*** Opening of Data ***

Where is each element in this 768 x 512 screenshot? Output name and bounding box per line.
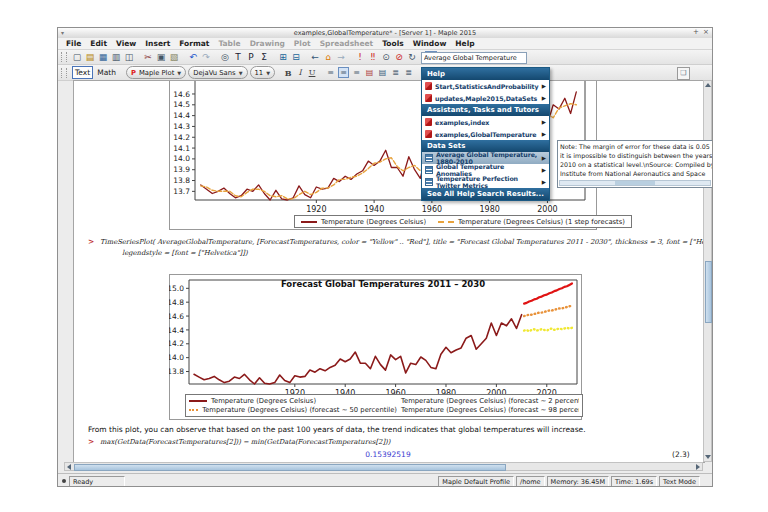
svg-text:Forecast Global Temperatures 2: Forecast Global Temperatures 2011 – 2030	[281, 279, 485, 289]
maple-input-timeseriesplot-line2[interactable]: legendstyle = [font = ["Helvetica"]])	[122, 249, 248, 257]
status-profile: Maple Default Profile	[438, 476, 514, 487]
worksheet-paragraph[interactable]: From this plot, you can observe that bas…	[88, 425, 586, 434]
insert-text-icon[interactable]: T	[232, 51, 244, 63]
submenu-arrow-icon: ▶	[542, 83, 546, 89]
search-result-examples-index[interactable]: examples,index▶	[422, 116, 549, 128]
print-preview-icon[interactable]: ◫	[123, 51, 135, 63]
align-left-icon[interactable]: ≡	[325, 67, 336, 78]
search-result-updates-maple2015-datasets[interactable]: updates,Maple2015,DataSets▶	[422, 92, 549, 104]
toolbar-handle[interactable]	[61, 52, 67, 62]
scroll-left-icon[interactable]	[67, 464, 71, 470]
svg-text:14.0: 14.0	[169, 353, 184, 362]
back-icon[interactable]: ←	[309, 51, 321, 63]
window-title: examples,GlobalTemperature* - [Server 1]…	[294, 29, 476, 37]
menu-window[interactable]: Window	[413, 39, 447, 48]
cut-icon[interactable]: ✂	[142, 51, 154, 63]
interrupt-icon[interactable]: ⊘	[393, 51, 405, 63]
vertical-scrollbar[interactable]	[703, 80, 712, 462]
maple-output-value: 0.15392519	[74, 450, 702, 459]
maple-input-maxmin[interactable]: max(GetData(ForecastTemperatures[2])) − …	[100, 438, 390, 446]
execute-group-icon[interactable]: !	[354, 51, 366, 63]
palette-dock-button[interactable]: ❑	[677, 67, 690, 80]
legend-label: Temperature (Degrees Celsius) (1 step fo…	[458, 218, 625, 226]
dropdown-section-see-all-help-search-results[interactable]: See All Help Search Results...	[422, 188, 549, 200]
svg-text:13.8: 13.8	[169, 367, 184, 376]
search-result-temperature-perfection-twitter-metrics[interactable]: Temperature Perfection Twitter Metrics▶	[422, 176, 549, 188]
print-icon[interactable]: ▥	[110, 51, 122, 63]
search-result-label: examples,GlobalTemperature	[435, 131, 536, 138]
menu-drawing: Drawing	[250, 39, 285, 48]
menu-format[interactable]: Format	[179, 39, 209, 48]
maple-input-timeseriesplot[interactable]: TimeSeriesPlot( AverageGlobalTemperature…	[100, 238, 705, 246]
expand-panel-icon[interactable]	[712, 84, 713, 90]
tooltip-scrollbar[interactable]	[559, 180, 711, 186]
debug-icon[interactable]: ⊙	[380, 51, 392, 63]
status-memory: Memory: 36.45M	[547, 476, 609, 487]
undo-icon[interactable]: ↶	[187, 51, 199, 63]
underline-button[interactable]: U	[307, 68, 317, 77]
tooltip-scrollbar-thumb[interactable]	[615, 181, 655, 185]
font-select[interactable]: DejaVu Sans▼	[188, 66, 247, 79]
insert-code-icon[interactable]: P	[245, 51, 257, 63]
scroll-down-icon[interactable]	[705, 455, 711, 459]
redo-icon[interactable]: ↷	[200, 51, 212, 63]
window-menu-icon[interactable]: ▾	[61, 28, 64, 37]
menu-view[interactable]: View	[116, 39, 136, 48]
worksheet-area[interactable]: 13.713.813.914.014.114.214.314.414.514.6…	[73, 80, 705, 463]
help-search-input[interactable]	[421, 52, 527, 64]
legend-swatch	[189, 400, 207, 402]
bullet-list-icon[interactable]: ≣	[403, 67, 414, 78]
text-mode-toggle[interactable]: Text	[72, 66, 93, 79]
copy-icon[interactable]: ▣	[155, 51, 167, 63]
forward-icon[interactable]: →	[335, 51, 347, 63]
scroll-up-icon[interactable]	[705, 83, 711, 87]
legend-entry: Temperature (Degrees Celsius) (forecast …	[189, 406, 397, 414]
toolbar-handle[interactable]	[61, 68, 67, 78]
open-icon[interactable]: ▤	[84, 51, 96, 63]
align-center-icon[interactable]: ≡	[338, 67, 349, 78]
legend-label: Temperature (Degrees Celsius)	[211, 397, 316, 405]
numbered-list-icon[interactable]: ≣	[390, 67, 401, 78]
insert-math-icon[interactable]: Σ	[258, 51, 270, 63]
search-result-examples-globaltemperature[interactable]: examples,GlobalTemperature▶	[422, 128, 549, 140]
input-prompt: >	[88, 437, 94, 446]
dataset-table-icon	[425, 178, 433, 186]
input-prompt: >	[88, 237, 94, 246]
close-button[interactable]: ×	[702, 28, 710, 37]
horizontal-scrollbar[interactable]	[64, 462, 703, 471]
svg-text:14.4: 14.4	[169, 326, 184, 335]
paste-icon[interactable]: ▧	[168, 51, 180, 63]
bold-button[interactable]: B	[283, 68, 293, 78]
legend-label: Temperature (Degrees Celsius) (forecast …	[202, 406, 397, 414]
horizontal-scrollbar-thumb[interactable]	[74, 464, 506, 471]
italic-button[interactable]: I	[295, 68, 305, 77]
svg-text:13.7: 13.7	[173, 187, 190, 196]
new-icon[interactable]: ▢	[71, 51, 83, 63]
insert-section-icon[interactable]: ▤	[364, 67, 375, 78]
save-icon[interactable]: ▦	[97, 51, 109, 63]
scroll-right-icon[interactable]	[696, 464, 700, 470]
menu-help[interactable]: Help	[455, 39, 474, 48]
edit-table-icon[interactable]: ⊟	[290, 51, 302, 63]
vertical-scrollbar-thumb[interactable]	[705, 261, 712, 323]
chart2-legend: Temperature (Degrees Celsius)Temperature…	[185, 394, 583, 417]
menu-file[interactable]: File	[66, 39, 81, 48]
style-select[interactable]: P Maple Plot▼	[126, 66, 186, 79]
restart-icon[interactable]: ↻	[406, 51, 418, 63]
font-size-select[interactable]: 11▼	[250, 66, 276, 79]
home-icon[interactable]: ⌂	[322, 51, 334, 63]
math-mode-toggle[interactable]: Math	[95, 67, 118, 78]
dropdown-section-assistants-tasks-and-tutors[interactable]: Assistants, Tasks and Tutors	[422, 104, 549, 116]
align-right-icon[interactable]: ≡	[351, 67, 362, 78]
search-result-start-statisticsandprobability[interactable]: Start,StatisticsAndProbability▶	[422, 80, 549, 92]
remove-section-icon[interactable]: ▤	[377, 67, 388, 78]
execute-all-icon[interactable]: ‼	[367, 51, 379, 63]
insert-table-icon[interactable]: ⊞	[277, 51, 289, 63]
dropdown-section-help[interactable]: Help	[422, 68, 549, 80]
menu-tools[interactable]: Tools	[382, 39, 403, 48]
expand-panel-icon[interactable]	[712, 94, 713, 100]
maximize-button[interactable]: +	[692, 28, 700, 37]
find-icon[interactable]: ◎	[219, 51, 231, 63]
menu-edit[interactable]: Edit	[90, 39, 107, 48]
menu-insert[interactable]: Insert	[145, 39, 170, 48]
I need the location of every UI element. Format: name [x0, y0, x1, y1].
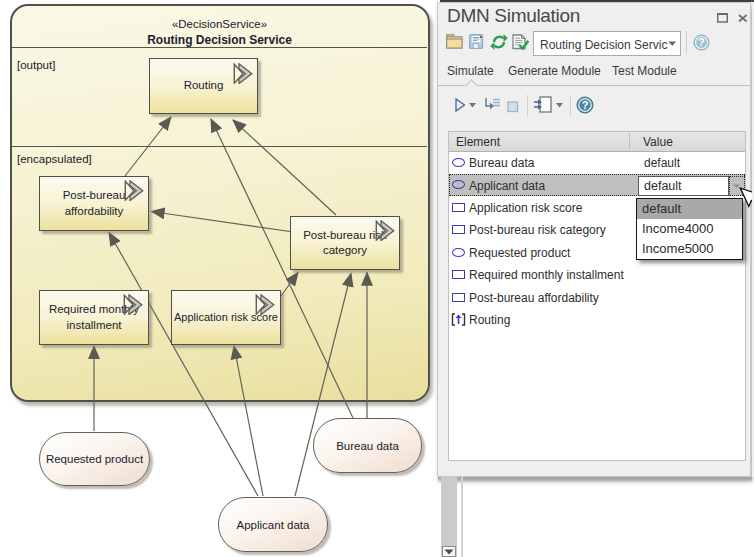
svg-text:?: ? — [698, 36, 704, 48]
svg-text:?: ? — [582, 99, 589, 111]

*** Close of Data ***

**Goal of the exercise:**
The task calls for duplicating the data exactly, with no images kept.

**Result:**
Where is each element in this 768 x 512 screenshot? Output name and bounding box per line.
svg-text:Forecast Global Temperatures 2: Forecast Global Temperatures 2011 – 2030	[281, 279, 485, 289]
maple-input-timeseriesplot-line2[interactable]: legendstyle = [font = ["Helvetica"]])	[122, 249, 248, 257]
status-profile: Maple Default Profile	[438, 476, 514, 487]
worksheet-paragraph[interactable]: From this plot, you can observe that bas…	[88, 425, 586, 434]
insert-text-icon[interactable]: T	[232, 51, 244, 63]
submenu-arrow-icon: ▶	[542, 83, 546, 89]
search-result-examples-index[interactable]: examples,index▶	[422, 116, 549, 128]
print-preview-icon[interactable]: ◫	[123, 51, 135, 63]
align-left-icon[interactable]: ≡	[325, 67, 336, 78]
search-result-updates-maple2015-datasets[interactable]: updates,Maple2015,DataSets▶	[422, 92, 549, 104]
toolbar-handle[interactable]	[61, 52, 67, 62]
scroll-left-icon[interactable]	[67, 464, 71, 470]
svg-text:14.0: 14.0	[169, 353, 184, 362]
back-icon[interactable]: ←	[309, 51, 321, 63]
window-title: examples,GlobalTemperature* - [Server 1]…	[294, 29, 476, 37]
menu-window[interactable]: Window	[413, 39, 447, 48]
cut-icon[interactable]: ✂	[142, 51, 154, 63]
interrupt-icon[interactable]: ⊘	[393, 51, 405, 63]
vertical-scrollbar[interactable]	[703, 80, 712, 462]
maple-output-value: 0.15392519	[74, 450, 702, 459]
maple-input-maxmin[interactable]: max(GetData(ForecastTemperatures[2])) − …	[100, 438, 390, 446]
execute-group-icon[interactable]: !	[354, 51, 366, 63]
palette-dock-button[interactable]: ❑	[677, 67, 690, 80]
legend-label: Temperature (Degrees Celsius) (1 step fo…	[458, 218, 625, 226]
dropdown-section-see-all-help-search-results[interactable]: See All Help Search Results...	[422, 188, 549, 200]
svg-text:13.8: 13.8	[169, 367, 184, 376]
search-result-temperature-perfection-twitter-metrics[interactable]: Temperature Perfection Twitter Metrics▶	[422, 176, 549, 188]
print-icon[interactable]: ▥	[110, 51, 122, 63]
search-result-label: examples,GlobalTemperature	[435, 131, 536, 138]
menu-drawing: Drawing	[250, 39, 285, 48]
menu-format[interactable]: Format	[179, 39, 209, 48]
maple-input-timeseriesplot[interactable]: TimeSeriesPlot( AverageGlobalTemperature…	[100, 238, 705, 246]
expand-panel-icon[interactable]	[712, 84, 713, 90]
tooltip-scrollbar[interactable]	[559, 180, 711, 186]
debug-icon[interactable]: ⊙	[380, 51, 392, 63]
status-memory: Memory: 36.45M	[547, 476, 609, 487]
undo-icon[interactable]: ↶	[187, 51, 199, 63]
underline-button[interactable]: U	[307, 68, 317, 77]
tooltip-scrollbar-thumb[interactable]	[615, 181, 655, 185]
font-select[interactable]: DejaVu Sans▼	[188, 66, 247, 79]
insert-code-icon[interactable]: P	[245, 51, 257, 63]
scroll-down-icon[interactable]	[705, 455, 711, 459]
redo-icon[interactable]: ↷	[200, 51, 212, 63]
window-menu-icon[interactable]: ▾	[61, 28, 64, 37]
menu-view[interactable]: View	[116, 39, 136, 48]
worksheet-area[interactable]: 13.713.813.914.014.114.214.314.414.514.6…	[73, 80, 705, 463]
help-search-input[interactable]	[421, 52, 527, 64]
legend-swatch	[189, 400, 207, 402]
bullet-list-icon[interactable]: ≣	[403, 67, 414, 78]
text-mode-toggle[interactable]: Text	[72, 66, 93, 79]
copy-icon[interactable]: ▣	[155, 51, 167, 63]
forward-icon[interactable]: →	[335, 51, 347, 63]
scroll-up-icon[interactable]	[705, 83, 711, 87]
legend-entry: Temperature (Degrees Celsius) (forecast …	[189, 406, 397, 414]
toolbar-handle[interactable]	[61, 68, 67, 78]
open-icon[interactable]: ▤	[84, 51, 96, 63]
align-center-icon[interactable]: ≡	[338, 67, 349, 78]
legend-label: Temperature (Degrees Celsius)	[211, 397, 316, 405]
numbered-list-icon[interactable]: ≣	[390, 67, 401, 78]
insert-math-icon[interactable]: Σ	[258, 51, 270, 63]
search-result-examples-globaltemperature[interactable]: examples,GlobalTemperature▶	[422, 128, 549, 140]
input-prompt: >	[88, 437, 94, 446]
dataset-table-icon	[425, 178, 433, 186]
input-prompt: >	[88, 237, 94, 246]
close-button[interactable]: ×	[702, 28, 710, 37]
horizontal-scrollbar[interactable]	[64, 462, 703, 471]
svg-text:14.4: 14.4	[169, 326, 184, 335]
paste-icon[interactable]: ▧	[168, 51, 180, 63]
bold-button[interactable]: B	[283, 68, 293, 78]
legend-label: Temperature (Degrees Celsius) (forecast …	[202, 406, 397, 414]
horizontal-scrollbar-thumb[interactable]	[74, 464, 506, 471]
italic-button[interactable]: I	[295, 68, 305, 77]
svg-text:13.7: 13.7	[173, 187, 190, 196]
new-icon[interactable]: ▢	[71, 51, 83, 63]
insert-section-icon[interactable]: ▤	[364, 67, 375, 78]
save-icon[interactable]: ▦	[97, 51, 109, 63]
scroll-right-icon[interactable]	[696, 464, 700, 470]
menu-help[interactable]: Help	[455, 39, 474, 48]
edit-table-icon[interactable]: ⊟	[290, 51, 302, 63]
vertical-scrollbar-thumb[interactable]	[705, 261, 712, 323]
chart2-legend: Temperature (Degrees Celsius)Temperature…	[185, 394, 583, 417]
menu-file[interactable]: File	[66, 39, 81, 48]
style-select[interactable]: P Maple Plot▼	[126, 66, 186, 79]
restart-icon[interactable]: ↻	[406, 51, 418, 63]
font-size-select[interactable]: 11▼	[250, 66, 276, 79]
home-icon[interactable]: ⌂	[322, 51, 334, 63]
math-mode-toggle[interactable]: Math	[95, 67, 118, 78]
dropdown-section-assistants-tasks-and-tutors[interactable]: Assistants, Tasks and Tutors	[422, 104, 549, 116]
align-right-icon[interactable]: ≡	[351, 67, 362, 78]
search-result-start-statisticsandprobability[interactable]: Start,StatisticsAndProbability▶	[422, 80, 549, 92]
remove-section-icon[interactable]: ▤	[377, 67, 388, 78]
execute-all-icon[interactable]: ‼	[367, 51, 379, 63]
insert-table-icon[interactable]: ⊞	[277, 51, 289, 63]
dropdown-section-help[interactable]: Help	[422, 68, 549, 80]
menu-tools[interactable]: Tools	[382, 39, 403, 48]
expand-panel-icon[interactable]	[712, 94, 713, 100]
maximize-button[interactable]: +	[692, 28, 700, 37]
find-icon[interactable]: ◎	[219, 51, 231, 63]
menu-edit[interactable]: Edit	[90, 39, 107, 48]
menu-insert[interactable]: Insert	[145, 39, 170, 48]
I need the location of every UI element. Format: name [x0, y0, x1, y1].
svg-text:?: ? — [698, 36, 704, 48]
svg-text:?: ? — [582, 99, 589, 111]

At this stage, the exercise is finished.